[meteorite-list] Water Was Present During Birth of Earth

From: Sterling K. Webb <sterling_k_webb_at_meteoritecentral.com>
Date: Fri, 14 May 2010 23:36:09 -0500
Message-ID: <D6A2AD87784A4D37A6A72C640E5CADCE_at_ATARIENGINE2>

http://www.sciencedaily.com/releases/2010/05/100513143457.htm

Water Was Present During Birth of Earth

Tiny variations in the isotopic composition of silver in
meteorites and Earth rocks are helping scientists put
together a timetable of how our planet was assembled
beginning 4.568 billion years ago. The new study,
published in the journal Science, indicates that water
and other key volatiles may have been present in at least
some of Earth's original building blocks, rather than
acquired later from comets, as some scientists have suggested.

Compared to the Solar System as a whole, Earth is depleted
in volatile elements, such as hydrogen, carbon, and nitrogen,
which likely never condensed on planets formed in the inner,
hotter, part of the Solar System. Earth is also depleted in
moderately volatile elements, such as silver.

"A big question in the formation of the Earth is when this
depletion occurred," says co-author Richard Carlson of the
Carnegie Institution for Science's Department of Terrestrial
Magnetism. "That's where silver isotopes can really help."

Silver has two stable isotopes, one of which, silver-107 was
produced in the early Solar System by the rapid radioactive
decay of palladium-107. Palladium-107 is so unstable that
virtually all of it decayed within the first 30 million years of
the Solar System's history.

Silver and palladium differ in their chemical properties.
Silver is the more volatile of the two, whereas palladium
is more likely to bond with iron. These differences allowed
the Carnegie researchers, which included Carlson, lead
author Maria Sch?nb?chler (a former Carnegie Institution
postdoctoral scientist now at the University of Manchester),
Erik Hauri, Mary Horan, and Tim Mock to use the isotopic
ratios in primitive meteorites and rocks from Earth's mantle
to determine the history of Earth's volatiles relative to the
formation of Earth's iron core. Other evidence, specifically
from hafnium and tungsten isotopes, indicates that the core
formed between 30 to 100 million years after the origin of
the Solar System.

"We found that the silver isotope ratios in mantle rocks from
the Earth exactly matched those in primitive meteorites," says
Carlson. "But these meteorites have compositions that are
very volatile-rich, unlike the Earth, which is volatile-depleted."

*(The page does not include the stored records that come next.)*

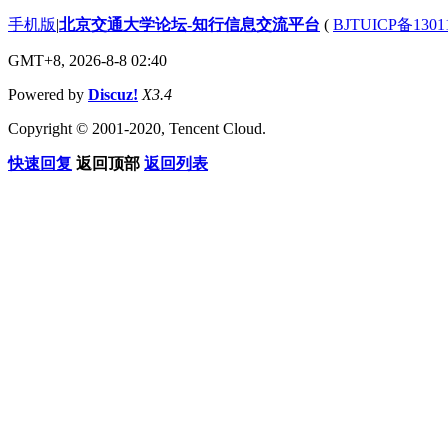
手机版
|
北京交通大学论坛-知行信息交流平台
(
BJTUICP备1301
GMT+8, 2026-8-8 02:40
Powered by
Discuz!
X3.4
Copyright © 2001-2020, Tencent Cloud.
快速回复
返回顶部
返回列表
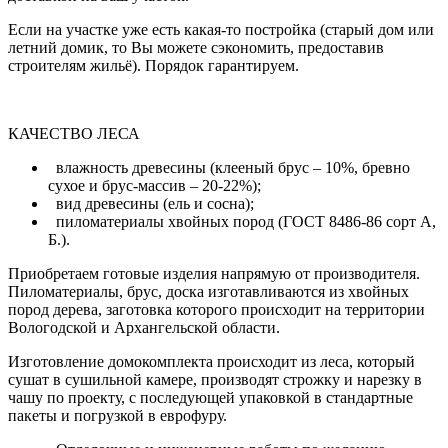
Если на участке уже есть какая-то постройка (старый дом или
летний домик, то Вы можете сэкономить, предоставив
строителям жильё). Порядок гарантируем.
КАЧЕСТВО ЛЕСА
влажность древесины (клееный брус – 10%, бревно
сухое и брус-массив – 20-22%);
вид древесины (ель и сосна);
пиломатериалы хвойных пород (ГОСТ 8486-86 сорт А,
Б.).
Приобретаем готовые изделия напрямую от производителя.
Пиломатериалы, брус, доска изготавливаются из хвойных
пород дерева, заготовка которого происходит на территории
Вологодской и Архангельской области.
Изготовление домокомплекта происходит из леса, который
сушат в сушильной камере, производят строжку и нарезку в
чашу по проекту, с последующей упаковкой в стандартные
пакеты и погрузкой в еврофуру.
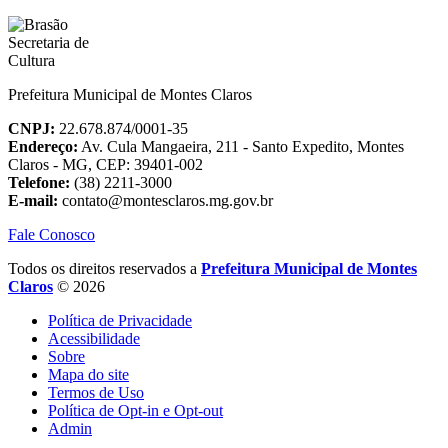
Prefeitura Municipal de Montes Claros
CNPJ:
22.678.874/0001-35
Endereço:
Av. Cula Mangaeira, 211 - Santo Expedito, Montes
Claros - MG, CEP: 39401-002
Telefone:
(38) 2211-3000
E-mail:
contato@montesclaros.mg.gov.br
Fale Conosco
Todos os direitos reservados a
Prefeitura Municipal de Montes
Claros
© 2026
Política de Privacidade
Acessibilidade
Sobre
Mapa do site
Termos de Uso
Política de Opt-in e Opt-out
Admin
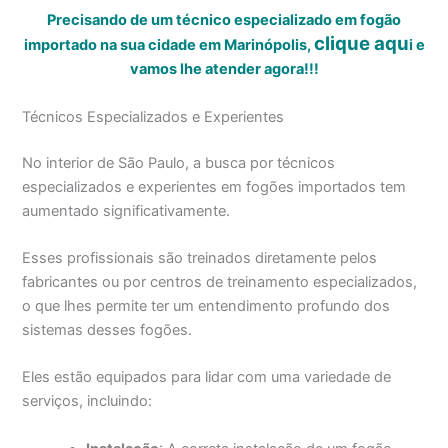
Precisando de um técnico especializado em fogão
clique aqu
importado na sua cidade em Marinópolis,
i
e
vamos lhe atender agora!!!
Técnicos Especializados e Experientes
No interior de São Paulo, a busca por técnicos
especializados e experientes em fogões importados tem
aumentado significativamente.
Esses profissionais são treinados diretamente pelos
fabricantes ou por centros de treinamento especializados,
o que lhes permite ter um entendimento profundo dos
sistemas desses fogões.
Eles estão equipados para lidar com uma variedade de
serviços, incluindo:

The silver isotopes also presented another riddle, suggesting
that the Earth's core formed about 5-10 million years after the
origin of the Solar System, much earlier than the date from the
hafnium-tungsten results.

The group concludes that these contradictory observations
can be reconciled if Earth first accreted volatile-depleted material
until it reached about 85% of its final mass and then accreted
volatile-rich material in the late stages of its formation, about 26
million years after the Solar System's origin. The addition of
volatile-rich material could have occurred in a single event,
perhaps the giant collision between the proto-Earth and a
Mars-sized object thought to have ejected enough material
into Earth orbit to form the Moon.

The results of the study support a 30-year old model of
planetary growth called "heterogeneous accretion," which
proposes that the Earth's building blocks changed in
composition as the planet accreted. Carlson adds that it
would have taken just a small amount of volatile-rich material
similar to primitive meteorites added during the late stages of
Earth's accretion to account for all the volatiles, including
water, on the Earth today.
Received on Sat 15 May 2010 12:36:09 AM PDT